WHAT YOU HAVE TO DO: Without carrying over a single picture, write out the records below exactly.

***** MATERIAL TO PROCESS *****

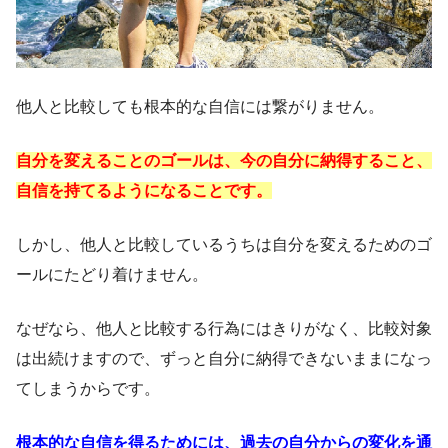
他人と比較しても根本的な自信には繋がりません。
自分を変えることのゴールは、今の自分に納得すること、
自信を持てるようになることです。
しかし、他人と比較しているうちは自分を変えるためのゴ
ールにたどり着けません。
なぜなら、他人と比較する行為にはきりがなく、比較対象
は出続けますので、ずっと自分に納得できないままになっ
てしまうからです。
根本的な自信を得るためには、過去の自分からの変化を通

*****

EXERCISE SOLUTION:
他人と比較しても根本的な自信には繋がりません。
自分を変えることのゴールは、今の自分に納得すること、
自信を持てるようになることです。
しかし、他人と比較しているうちは自分を変えるためのゴ
ールにたどり着けません。
なぜなら、他人と比較する行為にはきりがなく、比較対象
は出続けますので、ずっと自分に納得できないままになっ
てしまうからです。
根本的な自信を得るためには、過去の自分からの変化を通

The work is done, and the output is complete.